[EXERCISE INPUTS — start]

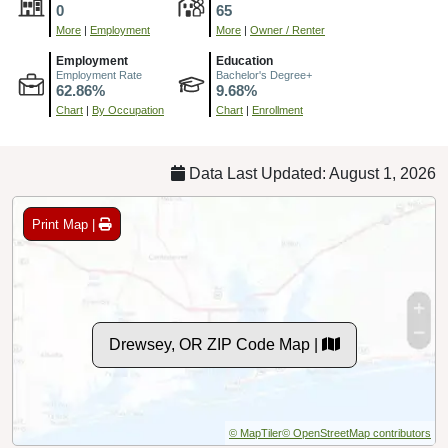
0
65
More
|
Employment
More
|
Owner / Renter
Employment
Education
Employment Rate
Bachelor's Degree+
62.86%
9.68%
Chart
|
By Occupation
Chart
|
Enrollment
Data Last Updated: August 1, 2026
Print Map |
Drewsey, OR ZIP Code Map |
© MapTiler
© OpenStreetMap contributors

[EXERCISE INPUTS — finish]

BRIEF:
Each record is to be restated word for word; no picture goes in.

OUTPUT FOR THIS EXERCISE:
0
65
More
|
Employment
More
|
Owner / Renter
Employment
Education
Employment Rate
Bachelor's Degree+
62.86%
9.68%
Chart
|
By Occupation
Chart
|
Enrollment
Data Last Updated: August 1, 2026
Print Map |
Drewsey, OR ZIP Code Map |
© MapTiler
© OpenStreetMap contributors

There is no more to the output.